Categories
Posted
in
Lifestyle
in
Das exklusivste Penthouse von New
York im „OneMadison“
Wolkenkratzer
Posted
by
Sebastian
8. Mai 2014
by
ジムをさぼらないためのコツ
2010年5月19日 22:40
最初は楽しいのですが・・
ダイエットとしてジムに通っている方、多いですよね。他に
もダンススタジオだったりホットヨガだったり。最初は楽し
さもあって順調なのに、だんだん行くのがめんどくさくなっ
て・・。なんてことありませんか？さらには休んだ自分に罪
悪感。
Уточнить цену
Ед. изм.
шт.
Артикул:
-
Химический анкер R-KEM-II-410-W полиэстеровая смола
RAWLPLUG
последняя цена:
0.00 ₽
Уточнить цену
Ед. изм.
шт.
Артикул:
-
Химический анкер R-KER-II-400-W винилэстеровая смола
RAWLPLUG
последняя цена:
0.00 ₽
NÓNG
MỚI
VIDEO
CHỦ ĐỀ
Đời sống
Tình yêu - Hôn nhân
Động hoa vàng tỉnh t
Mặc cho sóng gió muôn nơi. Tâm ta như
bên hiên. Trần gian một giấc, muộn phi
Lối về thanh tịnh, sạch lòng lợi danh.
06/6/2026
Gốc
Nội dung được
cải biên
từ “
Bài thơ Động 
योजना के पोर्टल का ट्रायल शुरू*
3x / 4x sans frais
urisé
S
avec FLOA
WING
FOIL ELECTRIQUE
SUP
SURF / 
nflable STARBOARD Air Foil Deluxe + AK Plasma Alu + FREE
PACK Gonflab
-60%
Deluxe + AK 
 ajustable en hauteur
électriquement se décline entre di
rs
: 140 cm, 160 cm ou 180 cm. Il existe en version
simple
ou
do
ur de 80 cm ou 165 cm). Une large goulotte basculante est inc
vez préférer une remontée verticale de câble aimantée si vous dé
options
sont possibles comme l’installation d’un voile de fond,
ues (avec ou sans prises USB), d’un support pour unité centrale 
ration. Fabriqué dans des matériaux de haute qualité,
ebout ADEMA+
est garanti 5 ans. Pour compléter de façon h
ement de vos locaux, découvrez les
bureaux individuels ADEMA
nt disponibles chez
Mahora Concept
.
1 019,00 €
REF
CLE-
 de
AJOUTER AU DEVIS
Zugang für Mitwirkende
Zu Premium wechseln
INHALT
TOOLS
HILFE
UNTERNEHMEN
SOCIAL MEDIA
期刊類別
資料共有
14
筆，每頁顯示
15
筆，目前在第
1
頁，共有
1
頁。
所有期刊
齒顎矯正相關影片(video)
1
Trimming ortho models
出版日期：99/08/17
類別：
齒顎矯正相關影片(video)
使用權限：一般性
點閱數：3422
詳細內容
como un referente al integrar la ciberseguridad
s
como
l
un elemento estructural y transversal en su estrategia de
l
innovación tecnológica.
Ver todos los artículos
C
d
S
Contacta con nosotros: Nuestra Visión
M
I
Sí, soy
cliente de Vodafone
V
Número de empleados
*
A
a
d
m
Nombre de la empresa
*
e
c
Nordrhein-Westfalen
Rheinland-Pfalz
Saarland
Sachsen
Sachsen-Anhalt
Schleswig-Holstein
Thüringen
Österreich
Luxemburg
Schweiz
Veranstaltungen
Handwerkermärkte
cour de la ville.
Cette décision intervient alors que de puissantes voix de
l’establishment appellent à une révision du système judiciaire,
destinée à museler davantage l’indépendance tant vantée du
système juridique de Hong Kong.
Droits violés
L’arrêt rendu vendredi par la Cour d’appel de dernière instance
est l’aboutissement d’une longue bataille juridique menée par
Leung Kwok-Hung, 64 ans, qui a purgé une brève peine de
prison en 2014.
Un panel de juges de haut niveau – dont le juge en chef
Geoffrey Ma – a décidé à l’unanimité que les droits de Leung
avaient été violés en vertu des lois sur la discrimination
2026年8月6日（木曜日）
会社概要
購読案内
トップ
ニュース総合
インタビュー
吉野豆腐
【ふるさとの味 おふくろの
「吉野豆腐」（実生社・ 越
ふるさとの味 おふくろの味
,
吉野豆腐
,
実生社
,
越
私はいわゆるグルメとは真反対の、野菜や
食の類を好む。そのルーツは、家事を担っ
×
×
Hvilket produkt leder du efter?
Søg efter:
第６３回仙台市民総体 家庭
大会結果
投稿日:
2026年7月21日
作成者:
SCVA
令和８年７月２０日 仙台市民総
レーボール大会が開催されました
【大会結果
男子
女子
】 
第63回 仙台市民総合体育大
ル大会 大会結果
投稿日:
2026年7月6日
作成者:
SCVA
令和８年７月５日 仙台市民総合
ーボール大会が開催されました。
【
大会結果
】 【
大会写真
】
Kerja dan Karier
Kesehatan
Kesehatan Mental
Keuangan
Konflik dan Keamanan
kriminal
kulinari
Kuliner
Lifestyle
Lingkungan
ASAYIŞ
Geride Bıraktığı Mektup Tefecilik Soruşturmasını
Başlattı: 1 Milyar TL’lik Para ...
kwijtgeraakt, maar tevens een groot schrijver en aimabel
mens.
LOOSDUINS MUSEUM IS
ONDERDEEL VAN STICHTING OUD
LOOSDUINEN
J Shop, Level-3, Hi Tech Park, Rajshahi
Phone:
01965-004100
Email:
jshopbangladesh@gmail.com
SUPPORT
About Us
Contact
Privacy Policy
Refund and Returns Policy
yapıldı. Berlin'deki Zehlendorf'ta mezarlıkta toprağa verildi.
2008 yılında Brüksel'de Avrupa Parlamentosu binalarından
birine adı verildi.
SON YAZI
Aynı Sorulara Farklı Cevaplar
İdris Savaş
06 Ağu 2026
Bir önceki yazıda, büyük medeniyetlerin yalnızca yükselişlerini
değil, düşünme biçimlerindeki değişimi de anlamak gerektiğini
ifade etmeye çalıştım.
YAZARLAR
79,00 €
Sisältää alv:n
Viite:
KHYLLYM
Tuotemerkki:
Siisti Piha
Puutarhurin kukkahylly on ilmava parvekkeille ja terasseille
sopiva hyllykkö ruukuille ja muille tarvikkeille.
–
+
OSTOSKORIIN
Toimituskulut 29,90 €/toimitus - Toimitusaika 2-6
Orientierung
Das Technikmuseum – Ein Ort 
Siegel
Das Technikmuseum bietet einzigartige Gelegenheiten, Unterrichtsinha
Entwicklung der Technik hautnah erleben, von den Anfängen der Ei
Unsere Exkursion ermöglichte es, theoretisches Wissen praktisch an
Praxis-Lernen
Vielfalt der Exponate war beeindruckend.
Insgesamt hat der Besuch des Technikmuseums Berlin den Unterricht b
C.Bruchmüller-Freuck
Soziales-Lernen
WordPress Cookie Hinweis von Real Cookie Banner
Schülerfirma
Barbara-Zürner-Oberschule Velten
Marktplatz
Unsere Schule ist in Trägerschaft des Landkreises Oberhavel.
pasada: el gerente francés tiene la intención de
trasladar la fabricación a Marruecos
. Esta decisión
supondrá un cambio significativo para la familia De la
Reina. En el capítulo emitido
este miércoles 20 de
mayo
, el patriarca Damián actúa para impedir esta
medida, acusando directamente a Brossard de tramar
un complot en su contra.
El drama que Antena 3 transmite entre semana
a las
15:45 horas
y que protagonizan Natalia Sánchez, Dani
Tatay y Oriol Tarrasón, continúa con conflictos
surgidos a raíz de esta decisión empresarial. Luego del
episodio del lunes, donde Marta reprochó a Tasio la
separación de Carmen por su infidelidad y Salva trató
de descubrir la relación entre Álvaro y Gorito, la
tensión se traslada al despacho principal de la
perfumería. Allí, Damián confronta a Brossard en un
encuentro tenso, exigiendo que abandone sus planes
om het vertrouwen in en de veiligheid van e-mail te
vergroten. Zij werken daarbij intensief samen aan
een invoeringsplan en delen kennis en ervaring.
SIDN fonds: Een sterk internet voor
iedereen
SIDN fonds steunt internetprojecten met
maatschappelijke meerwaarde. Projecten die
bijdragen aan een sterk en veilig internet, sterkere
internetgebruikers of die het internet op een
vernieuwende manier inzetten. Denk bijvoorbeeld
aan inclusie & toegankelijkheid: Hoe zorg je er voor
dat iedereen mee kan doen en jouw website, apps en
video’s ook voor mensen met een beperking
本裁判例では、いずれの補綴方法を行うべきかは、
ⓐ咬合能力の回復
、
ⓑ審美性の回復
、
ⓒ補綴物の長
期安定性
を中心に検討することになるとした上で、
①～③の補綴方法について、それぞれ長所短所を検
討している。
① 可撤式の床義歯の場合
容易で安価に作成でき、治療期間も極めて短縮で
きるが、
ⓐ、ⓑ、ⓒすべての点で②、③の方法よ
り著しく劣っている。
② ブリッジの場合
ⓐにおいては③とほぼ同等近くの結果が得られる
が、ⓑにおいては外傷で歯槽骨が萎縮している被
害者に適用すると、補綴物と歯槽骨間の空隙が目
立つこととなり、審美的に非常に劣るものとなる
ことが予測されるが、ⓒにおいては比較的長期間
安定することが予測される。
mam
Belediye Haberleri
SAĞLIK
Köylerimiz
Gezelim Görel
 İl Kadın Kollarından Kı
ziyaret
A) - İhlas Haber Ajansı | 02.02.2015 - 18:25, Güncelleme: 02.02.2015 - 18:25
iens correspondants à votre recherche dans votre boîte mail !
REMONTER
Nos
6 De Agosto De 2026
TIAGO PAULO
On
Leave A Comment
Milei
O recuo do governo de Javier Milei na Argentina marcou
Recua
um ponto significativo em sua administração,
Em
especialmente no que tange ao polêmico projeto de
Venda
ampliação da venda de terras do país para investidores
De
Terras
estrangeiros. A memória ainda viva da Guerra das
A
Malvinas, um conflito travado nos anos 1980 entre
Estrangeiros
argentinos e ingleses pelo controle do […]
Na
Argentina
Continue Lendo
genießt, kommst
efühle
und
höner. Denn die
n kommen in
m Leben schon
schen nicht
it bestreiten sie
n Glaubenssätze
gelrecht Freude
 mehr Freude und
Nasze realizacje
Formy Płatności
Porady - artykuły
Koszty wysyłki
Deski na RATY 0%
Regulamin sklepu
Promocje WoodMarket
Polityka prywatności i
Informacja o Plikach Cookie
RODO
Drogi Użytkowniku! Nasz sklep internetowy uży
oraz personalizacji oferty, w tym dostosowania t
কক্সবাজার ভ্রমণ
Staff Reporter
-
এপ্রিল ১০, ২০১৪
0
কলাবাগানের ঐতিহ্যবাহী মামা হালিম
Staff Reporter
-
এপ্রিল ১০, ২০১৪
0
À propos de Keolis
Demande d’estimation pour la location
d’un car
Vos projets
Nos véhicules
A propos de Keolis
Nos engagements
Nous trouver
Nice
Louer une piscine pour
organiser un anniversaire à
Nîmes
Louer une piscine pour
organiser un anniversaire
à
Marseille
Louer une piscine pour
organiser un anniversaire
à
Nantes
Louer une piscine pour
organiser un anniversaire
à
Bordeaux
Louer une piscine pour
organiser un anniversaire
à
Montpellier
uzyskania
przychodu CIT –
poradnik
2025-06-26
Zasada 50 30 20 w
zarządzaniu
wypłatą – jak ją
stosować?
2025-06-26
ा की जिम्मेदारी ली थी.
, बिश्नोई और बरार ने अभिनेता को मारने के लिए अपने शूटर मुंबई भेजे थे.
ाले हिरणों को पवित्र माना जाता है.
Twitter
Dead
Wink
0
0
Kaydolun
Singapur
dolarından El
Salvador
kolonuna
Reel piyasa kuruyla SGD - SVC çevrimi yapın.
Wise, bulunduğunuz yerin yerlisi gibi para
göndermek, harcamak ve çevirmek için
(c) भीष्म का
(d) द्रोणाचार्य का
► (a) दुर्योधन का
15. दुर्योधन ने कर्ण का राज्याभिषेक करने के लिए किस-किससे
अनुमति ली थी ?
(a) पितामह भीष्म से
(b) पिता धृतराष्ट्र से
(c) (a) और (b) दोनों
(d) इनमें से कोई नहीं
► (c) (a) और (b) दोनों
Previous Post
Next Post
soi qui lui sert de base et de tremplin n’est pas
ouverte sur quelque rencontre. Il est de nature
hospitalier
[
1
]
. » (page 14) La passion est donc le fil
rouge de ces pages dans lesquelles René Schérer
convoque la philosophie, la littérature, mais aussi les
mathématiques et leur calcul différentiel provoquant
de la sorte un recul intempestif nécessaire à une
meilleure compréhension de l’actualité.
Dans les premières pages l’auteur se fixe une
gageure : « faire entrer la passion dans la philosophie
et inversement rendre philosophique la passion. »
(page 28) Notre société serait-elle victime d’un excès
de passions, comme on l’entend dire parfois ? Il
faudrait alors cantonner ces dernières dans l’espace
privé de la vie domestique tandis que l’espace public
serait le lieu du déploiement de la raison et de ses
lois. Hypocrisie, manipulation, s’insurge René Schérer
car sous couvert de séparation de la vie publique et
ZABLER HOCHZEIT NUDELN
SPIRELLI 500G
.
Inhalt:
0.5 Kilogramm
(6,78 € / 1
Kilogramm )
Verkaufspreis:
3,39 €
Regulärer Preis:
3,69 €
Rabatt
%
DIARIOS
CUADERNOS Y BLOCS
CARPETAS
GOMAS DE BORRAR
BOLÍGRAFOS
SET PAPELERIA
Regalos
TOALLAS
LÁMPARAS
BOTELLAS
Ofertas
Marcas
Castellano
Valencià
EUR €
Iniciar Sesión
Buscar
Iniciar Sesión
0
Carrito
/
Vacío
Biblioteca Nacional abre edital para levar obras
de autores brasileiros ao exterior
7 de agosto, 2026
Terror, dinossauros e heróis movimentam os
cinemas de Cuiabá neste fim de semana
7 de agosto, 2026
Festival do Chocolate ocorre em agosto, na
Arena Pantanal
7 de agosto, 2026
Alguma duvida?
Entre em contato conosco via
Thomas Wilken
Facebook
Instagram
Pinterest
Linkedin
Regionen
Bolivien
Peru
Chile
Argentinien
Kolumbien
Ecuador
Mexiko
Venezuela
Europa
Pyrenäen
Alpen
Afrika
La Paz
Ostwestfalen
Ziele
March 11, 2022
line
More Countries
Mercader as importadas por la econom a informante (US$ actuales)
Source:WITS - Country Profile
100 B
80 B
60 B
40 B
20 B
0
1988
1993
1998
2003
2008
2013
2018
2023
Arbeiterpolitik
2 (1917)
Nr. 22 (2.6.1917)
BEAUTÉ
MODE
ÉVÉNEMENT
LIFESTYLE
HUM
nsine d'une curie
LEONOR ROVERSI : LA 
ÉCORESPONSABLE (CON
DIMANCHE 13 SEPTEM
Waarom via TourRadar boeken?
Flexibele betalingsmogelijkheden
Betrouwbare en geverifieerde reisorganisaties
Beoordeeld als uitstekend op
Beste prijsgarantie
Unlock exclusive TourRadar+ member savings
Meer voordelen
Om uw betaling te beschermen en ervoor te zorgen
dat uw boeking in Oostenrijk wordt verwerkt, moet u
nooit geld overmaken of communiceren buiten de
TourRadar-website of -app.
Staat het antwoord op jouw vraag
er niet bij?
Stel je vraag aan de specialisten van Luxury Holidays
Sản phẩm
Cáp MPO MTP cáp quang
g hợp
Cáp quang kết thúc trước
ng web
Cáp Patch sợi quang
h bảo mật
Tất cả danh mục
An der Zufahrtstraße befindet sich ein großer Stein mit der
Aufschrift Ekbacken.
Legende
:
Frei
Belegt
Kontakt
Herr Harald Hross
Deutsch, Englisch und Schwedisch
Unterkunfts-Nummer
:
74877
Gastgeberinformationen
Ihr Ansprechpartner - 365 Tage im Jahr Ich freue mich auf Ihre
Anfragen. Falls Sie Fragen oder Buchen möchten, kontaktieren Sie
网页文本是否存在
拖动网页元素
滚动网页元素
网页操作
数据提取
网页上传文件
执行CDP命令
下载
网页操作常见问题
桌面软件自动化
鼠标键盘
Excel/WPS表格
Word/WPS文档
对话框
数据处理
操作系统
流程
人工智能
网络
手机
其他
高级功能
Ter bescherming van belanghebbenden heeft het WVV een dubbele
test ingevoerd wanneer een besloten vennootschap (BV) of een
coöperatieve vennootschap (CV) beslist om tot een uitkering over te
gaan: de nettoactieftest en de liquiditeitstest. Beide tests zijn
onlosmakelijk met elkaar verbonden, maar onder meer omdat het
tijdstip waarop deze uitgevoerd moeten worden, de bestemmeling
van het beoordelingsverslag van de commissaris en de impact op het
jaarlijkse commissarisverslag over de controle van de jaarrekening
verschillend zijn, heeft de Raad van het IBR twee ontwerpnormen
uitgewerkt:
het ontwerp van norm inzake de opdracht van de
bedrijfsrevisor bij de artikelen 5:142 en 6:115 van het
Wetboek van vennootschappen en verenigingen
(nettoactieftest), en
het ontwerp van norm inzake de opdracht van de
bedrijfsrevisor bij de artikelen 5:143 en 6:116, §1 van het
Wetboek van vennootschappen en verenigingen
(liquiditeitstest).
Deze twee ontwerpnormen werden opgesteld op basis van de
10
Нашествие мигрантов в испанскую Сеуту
.....
## Goal of the exercise
Go through the listing, find each line with the word "SIDN", and copy it.

## Final answer
SIDN fonds: Een sterk internet voor
SIDN fonds steunt internetprojecten met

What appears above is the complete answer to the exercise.